[Task to carry out]:
Check each line below for the word "with", and copy those that have it.

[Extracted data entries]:
--- START ---
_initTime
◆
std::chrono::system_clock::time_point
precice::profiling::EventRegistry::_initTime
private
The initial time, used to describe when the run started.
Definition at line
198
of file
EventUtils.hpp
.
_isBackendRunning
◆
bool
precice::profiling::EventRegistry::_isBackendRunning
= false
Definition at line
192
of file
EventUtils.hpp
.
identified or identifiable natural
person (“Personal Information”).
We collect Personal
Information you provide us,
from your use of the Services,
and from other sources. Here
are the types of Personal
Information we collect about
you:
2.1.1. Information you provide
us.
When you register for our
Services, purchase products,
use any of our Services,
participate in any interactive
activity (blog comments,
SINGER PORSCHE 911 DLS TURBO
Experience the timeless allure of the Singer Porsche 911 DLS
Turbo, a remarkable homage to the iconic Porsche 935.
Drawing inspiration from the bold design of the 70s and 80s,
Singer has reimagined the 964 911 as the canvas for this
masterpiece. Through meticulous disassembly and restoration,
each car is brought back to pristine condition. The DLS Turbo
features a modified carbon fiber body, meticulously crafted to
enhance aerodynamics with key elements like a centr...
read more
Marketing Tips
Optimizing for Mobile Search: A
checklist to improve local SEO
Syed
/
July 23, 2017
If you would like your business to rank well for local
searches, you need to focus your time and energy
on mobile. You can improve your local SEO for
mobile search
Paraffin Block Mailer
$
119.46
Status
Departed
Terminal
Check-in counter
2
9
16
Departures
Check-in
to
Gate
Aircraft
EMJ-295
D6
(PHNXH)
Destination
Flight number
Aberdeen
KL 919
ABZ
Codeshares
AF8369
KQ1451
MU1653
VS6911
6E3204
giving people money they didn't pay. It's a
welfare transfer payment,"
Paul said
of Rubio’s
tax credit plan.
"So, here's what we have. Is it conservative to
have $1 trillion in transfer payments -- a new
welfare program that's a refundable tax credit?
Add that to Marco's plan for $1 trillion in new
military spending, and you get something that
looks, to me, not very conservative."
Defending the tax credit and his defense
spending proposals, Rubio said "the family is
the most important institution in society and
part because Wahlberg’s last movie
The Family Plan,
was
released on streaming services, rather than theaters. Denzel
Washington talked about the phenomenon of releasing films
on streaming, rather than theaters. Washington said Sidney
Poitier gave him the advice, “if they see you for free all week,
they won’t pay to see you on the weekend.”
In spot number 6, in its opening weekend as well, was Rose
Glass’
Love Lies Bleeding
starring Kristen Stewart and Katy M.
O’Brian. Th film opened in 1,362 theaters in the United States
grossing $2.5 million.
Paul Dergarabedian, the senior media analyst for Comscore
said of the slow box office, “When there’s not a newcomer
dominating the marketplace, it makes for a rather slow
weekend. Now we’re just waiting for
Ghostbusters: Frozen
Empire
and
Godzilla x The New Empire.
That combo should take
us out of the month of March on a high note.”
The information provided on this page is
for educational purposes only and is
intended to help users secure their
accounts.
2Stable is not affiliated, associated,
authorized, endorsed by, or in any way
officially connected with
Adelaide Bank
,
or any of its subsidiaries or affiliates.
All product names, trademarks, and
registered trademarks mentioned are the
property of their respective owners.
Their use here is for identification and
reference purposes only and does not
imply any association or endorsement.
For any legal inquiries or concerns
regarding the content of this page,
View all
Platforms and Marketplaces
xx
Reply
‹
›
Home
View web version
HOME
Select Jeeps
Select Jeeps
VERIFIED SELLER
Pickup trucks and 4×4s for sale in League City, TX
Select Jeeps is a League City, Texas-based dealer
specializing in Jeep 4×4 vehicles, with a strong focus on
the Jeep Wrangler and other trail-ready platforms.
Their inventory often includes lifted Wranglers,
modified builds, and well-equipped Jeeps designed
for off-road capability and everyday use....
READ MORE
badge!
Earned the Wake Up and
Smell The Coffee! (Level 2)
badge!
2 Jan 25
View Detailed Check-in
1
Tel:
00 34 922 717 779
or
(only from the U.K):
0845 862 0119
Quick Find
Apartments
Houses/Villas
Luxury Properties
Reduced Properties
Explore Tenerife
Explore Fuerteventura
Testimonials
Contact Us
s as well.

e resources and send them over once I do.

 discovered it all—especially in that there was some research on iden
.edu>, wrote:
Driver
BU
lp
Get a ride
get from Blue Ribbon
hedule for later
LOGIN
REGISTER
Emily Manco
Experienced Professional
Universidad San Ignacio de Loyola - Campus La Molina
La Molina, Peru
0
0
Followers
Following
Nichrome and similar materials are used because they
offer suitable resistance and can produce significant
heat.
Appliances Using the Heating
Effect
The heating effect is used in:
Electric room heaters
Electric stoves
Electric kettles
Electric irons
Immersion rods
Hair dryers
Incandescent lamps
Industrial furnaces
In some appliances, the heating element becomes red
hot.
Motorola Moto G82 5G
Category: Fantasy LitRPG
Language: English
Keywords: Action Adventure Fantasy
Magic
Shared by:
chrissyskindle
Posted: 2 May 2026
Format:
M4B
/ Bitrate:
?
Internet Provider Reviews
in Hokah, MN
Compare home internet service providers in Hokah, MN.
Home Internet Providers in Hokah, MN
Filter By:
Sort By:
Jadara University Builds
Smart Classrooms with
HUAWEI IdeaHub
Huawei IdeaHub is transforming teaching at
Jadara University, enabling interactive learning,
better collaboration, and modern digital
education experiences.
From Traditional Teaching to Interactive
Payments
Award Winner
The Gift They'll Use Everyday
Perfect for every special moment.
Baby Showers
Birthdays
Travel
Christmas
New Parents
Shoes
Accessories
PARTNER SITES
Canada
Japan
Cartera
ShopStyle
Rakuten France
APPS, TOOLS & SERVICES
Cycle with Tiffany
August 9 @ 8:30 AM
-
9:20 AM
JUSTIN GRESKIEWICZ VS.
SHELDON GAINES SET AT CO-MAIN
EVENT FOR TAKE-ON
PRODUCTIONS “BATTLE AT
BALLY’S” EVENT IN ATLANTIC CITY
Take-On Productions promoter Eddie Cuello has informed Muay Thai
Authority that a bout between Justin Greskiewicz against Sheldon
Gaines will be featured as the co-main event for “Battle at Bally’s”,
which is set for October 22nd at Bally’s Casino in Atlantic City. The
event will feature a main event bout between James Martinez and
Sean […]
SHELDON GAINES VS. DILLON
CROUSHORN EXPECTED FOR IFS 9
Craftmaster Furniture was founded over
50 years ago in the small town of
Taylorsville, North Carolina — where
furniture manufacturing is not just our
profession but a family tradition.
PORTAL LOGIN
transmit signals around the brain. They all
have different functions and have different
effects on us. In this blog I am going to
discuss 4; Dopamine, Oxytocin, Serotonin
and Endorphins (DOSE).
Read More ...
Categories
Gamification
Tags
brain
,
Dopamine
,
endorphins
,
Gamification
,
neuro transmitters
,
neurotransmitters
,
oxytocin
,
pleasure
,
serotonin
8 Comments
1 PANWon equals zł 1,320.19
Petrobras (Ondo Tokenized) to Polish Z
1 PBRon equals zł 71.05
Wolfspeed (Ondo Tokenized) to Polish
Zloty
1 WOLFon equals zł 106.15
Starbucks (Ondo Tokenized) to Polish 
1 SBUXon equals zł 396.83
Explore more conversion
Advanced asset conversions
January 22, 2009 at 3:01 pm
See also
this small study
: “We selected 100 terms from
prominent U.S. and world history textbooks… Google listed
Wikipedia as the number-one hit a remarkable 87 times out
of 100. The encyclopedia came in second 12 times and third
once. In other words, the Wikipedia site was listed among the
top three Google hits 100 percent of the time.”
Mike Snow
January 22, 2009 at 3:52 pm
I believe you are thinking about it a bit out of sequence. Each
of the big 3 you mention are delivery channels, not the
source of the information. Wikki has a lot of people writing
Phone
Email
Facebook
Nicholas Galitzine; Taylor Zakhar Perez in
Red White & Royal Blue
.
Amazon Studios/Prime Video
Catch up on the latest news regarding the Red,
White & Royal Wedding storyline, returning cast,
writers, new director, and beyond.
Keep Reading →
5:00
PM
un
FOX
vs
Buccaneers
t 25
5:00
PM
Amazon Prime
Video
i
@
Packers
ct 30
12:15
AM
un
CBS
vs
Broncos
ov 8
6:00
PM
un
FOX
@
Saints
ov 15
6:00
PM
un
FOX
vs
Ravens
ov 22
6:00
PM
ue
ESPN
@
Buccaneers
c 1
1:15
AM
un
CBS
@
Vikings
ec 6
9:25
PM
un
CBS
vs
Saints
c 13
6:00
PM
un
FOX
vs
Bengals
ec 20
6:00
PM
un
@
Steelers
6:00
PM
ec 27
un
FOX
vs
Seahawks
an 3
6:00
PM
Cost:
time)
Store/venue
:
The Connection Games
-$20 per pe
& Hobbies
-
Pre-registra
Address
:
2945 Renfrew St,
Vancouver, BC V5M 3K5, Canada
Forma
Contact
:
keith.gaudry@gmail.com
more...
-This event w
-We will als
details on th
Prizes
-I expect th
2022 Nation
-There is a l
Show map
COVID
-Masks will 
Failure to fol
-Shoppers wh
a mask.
--- END ---
[Worked solution]:
enhance aerodynamics with key elements like a centr...
officially connected with
specializing in Jeep 4×4 vehicles, with a strong focus on
Smart Classrooms with
Cycle with Tiffany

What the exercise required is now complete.